Preclinical studies have demonstrated that MDZ is associated with disruption in synaptogenesis and alterations in neuronal structure and function. Specifically, rodents exposed to MDZ followed by isoflurane and N2O have been associated with increased neuroapoptosis [22, 5457], activation of intrinsic apoptotic pathway [56], long-term hippocampal potentiation suppression [54], decreased synapse density [58], and impaired synaptic mitochondria structure and dynamic [60, 61]. A single exposure to only MDZ is debatable since some studies observed no neuroapoptosis [22, 62] while others presented increased neuronal cell death [62, 64] and were even robust when co-treated with ketamine [62]. Moreover, in vitro and in vivo studies also showed that exposure to MDZ can reduce neuronal proliferation [46, 50]. Repeated and prolonged exposure to MDZ during the neonatal period also led to enduring alterations in neuronal structure and function and can persist long-term. Studies employing prolonged MDZ sedation revealed significant dose-dependent changes in synaptic morphology (i.e., alterations in dendritic spine protrusion and density) and number of connections [48, 63, 64], reduced hippocampal neurogenesis, cell proliferation, and impaired learning and memory in rodents [46, 47, 50]. In addition, repeated exposure to MDZ at both early and later stages of development can also alter medial prefrontal cortex (mPFC) GABAergic neuronal phenotypes with a direct impact on parvalbumin and calretinin interneurons [65]. Giri and colleagues also showed that a single MDZ exposure could inhibit cell proliferation in the neurogenic regions of neonatal rats, suggesting potential impairment of neurogenesis during neonatal MDZ exposure. Interestingly, in the same study, the adverse effects on neurogenesis were reversed when neonate rats were treated with minocycline, a long-acting tetracycline agent with neuroprotective and anti-inflammatory properties, before MDZ injection [50]. Similarly, Doi et al. found that repetitive neonatal MDZ exposure negatively affects neurogenesis and cognitive ability, yet these effects were mitigated by voluntary exercise in adulthood [47]. Whether combining MDZ with other known neuroprotective agents or implementing exercise at a later developmental stage could mitigate the harmful effects of neonatal MDZ exposure remains to be further investigated.

Effects on glial cells

While considerable attention is given to neuronal impacts, it is essential not to disregard the influence of MDZ on glial function. Glial cells (i.e., astrocytes, microglia, and oligodendrocytes) play a pivotal role in the development and maturation of neurons. The emerging field of research underscores the contributions of glial to neural function and behaviors, including learning and memory [86, 87]. However, limited information is available on how early exposure to MDZ affects glial cells. Iqbal O’meara et al. demonstrated that repeated MDZ exposure in young mice significantly modulates the expression of specific myelin basic protein isoforms and S100B calcium-binding protein in the developing brain [66]. Another study by Tanabe et al., while not specifically focused on neonates or young animals, suggested that MDZ is associated with reducing cerebral endothelial ICAM-1 expression and suppressing IL-1β-induced IL-6 release from rat glial cells [88]. Alterations in acetylcholinesterase and butyrylcholinesterase activities further contribute to the intricate relationship between MDZ and glial dynamics.

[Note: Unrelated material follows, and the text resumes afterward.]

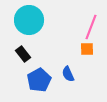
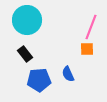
cyan circle: moved 2 px left
black rectangle: moved 2 px right
blue pentagon: rotated 25 degrees clockwise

Despite the uncertainties about MDZ’s influence on developing glial cells, studies on other GABAA agonist sedatives and anesthetics with similar mechanisms of action (e.g., propofol, sevoflurane, desoflurane) indicate potential toxic effects on glial cells, particularly astrocytes, oligodendrocytes, and microglia. In vitro and in vivo studies on isoflurane revealed the toxic effects of isoflurane on impairments of cytoskeletal structure and organization during astrocyte development and maturation [8992]. Additionally, a 3-h exposure to propofol in rat dentate gyrus nascent cells significantly increased astrocyte expression 24 h post-exposure [92]. Furthermore, 2 h of exposure to 3 % sevoflurane in P6 mice repeatedly at multiple time points was associated with microglia activation in the hippocampus [93].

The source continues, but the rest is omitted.